What is an occupancy rate?
An occupancy rate is the ratio of used space to the total amount of space that is available. You can calculate it by dividing the total number of rooms or space occupied by the total number of rooms or space available. However, this calculation may not always be as simple as it sounds.
Considering office occupancy alone is not enough. Understanding what people do when they come to the office and how they do it is equally important. There are many elements to keep in mind such as operating hours, the number of employees and the types of workplaces. For example, meeting spaces show lower rates of occupancy than workstations; however, these spaces are used for different tasks, which explains the discrepancy.

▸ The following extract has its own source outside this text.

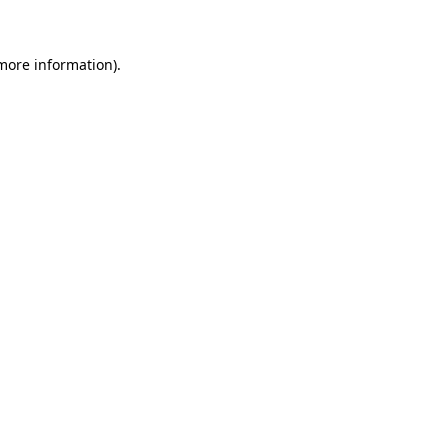
 more information)
.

The largest investments organisations make are usually related to the workforce (employment) and office space. Measuring the impact of a large investment such as changes in office space is of high importance. Yet, it is becoming more difficult to measure occupancy rates because of the increased flexibility and mobility of employees.

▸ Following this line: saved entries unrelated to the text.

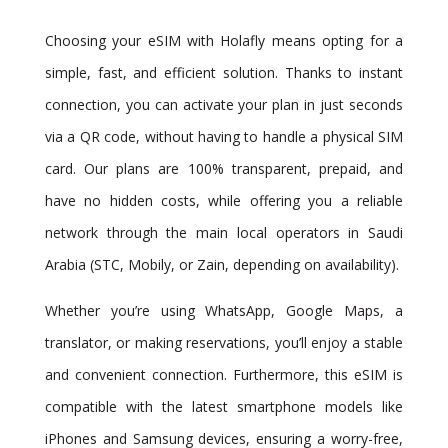
Choosing your eSIM with Holafly means opting for a
simple, fast, and efficient solution. Thanks to instant
connection, you can activate your plan in just seconds
via a QR code, without having to handle a physical SIM
card. Our plans are 100% transparent, prepaid, and
have no hidden costs, while offering you a reliable
network through the main local operators in Saudi
Arabia (STC, Mobily, or Zain, depending on availability).
Whether you’re using WhatsApp, Google Maps, a
translator, or making reservations, you’ll enjoy a stable
and convenient connection. Furthermore, this eSIM is
compatible with the latest smartphone models like
iPhones and Samsung devices, ensuring a worry-free,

Why should you measure office occupancy?
There are several reasons to measure office occupancy; the most common reasons include understanding work patterns, cost reduction and determining space requirements.
Gaining insights into your office occupancy can help answer questions such as:
- Can we cut costs?
- Do we need more (or less) office space or meeting rooms?

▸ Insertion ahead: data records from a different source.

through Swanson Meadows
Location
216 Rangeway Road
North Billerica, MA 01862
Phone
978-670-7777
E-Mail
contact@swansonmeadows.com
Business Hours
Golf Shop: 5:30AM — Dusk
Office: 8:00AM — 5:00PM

- Are employees regularly coming to the office?
- Are there enough workplaces for everyone?
Understanding workspace patterns allows facility managers to realise two things. Firstly, which parts of the office are being used and secondly, which of these occupied spaces could be used more efficiently.
Knowing and understanding occupancy rates allows you to make more educated decisions about real estate and workspaces. This often results in cost savings. More detailed information about office occupancy contributes to a better distribution of ventilation, lighting, heating and air-conditioning. Ultimately, this creates a more comfortable and productive environment for employees.
Additionally, occupancy can differ based on job function or industry. Considering the position of a sales executive, for example, who is most likely working remotely and often visiting clients. Versus the position of an IT employee, usually working from a fixed desk within the office.
These two departments, even within the same company, would have vastly different occupancy rates due to their different working patterns. Therefore, having a better understanding of working patterns within different sectors can allow managers to make better estimations in workplace allocation. This understanding allows both employees and managers to have better planning for daily tasks and meetings.
How do you measure workplace occupancy?
There are two types of measurements: direct measures and indirect measures. Direct measures, such as square meters, area and volume are based on the property itself. Indirect measurements, such as GDP or energy consumption, rely on a formula to calculate them instead of physically measuring the space.
There are two ways to calculate the occupancy rate in the workplace:
1) Occupancy ratio = Occupied seats / (Total number of seats)
2) Occupancy rate = (Occupied seats) / (Total number of seats) x 100%
The occupancy rate is the most commonly used indicator to measure workplace occupancy. It is defined as a ratio of the number of occupied seats to the total number of seats in a room. The occupancy ratio is a measurement of the number of people who occupy a given space. It is an important metric for workspace and facility managers, to determine if more space is needed in the future.
Which method you use depends on several factors such as the type of organisation or the workplace model in place.
To conclude, understanding and measuring office occupancy rates is crucial for optimizing workspace usage in today’s flexible work environment. By accurately tracking how space is utilized, organizations can make informed decisions that lead to cost savings, better resource allocation, and improved employee satisfaction.
Knowing your occupancy rate allows for more efficient use of office space, contributing to a more comfortable and productive workplace. In a world where hybrid work is becoming the norm, effectively managing office occupancy is more important than ever.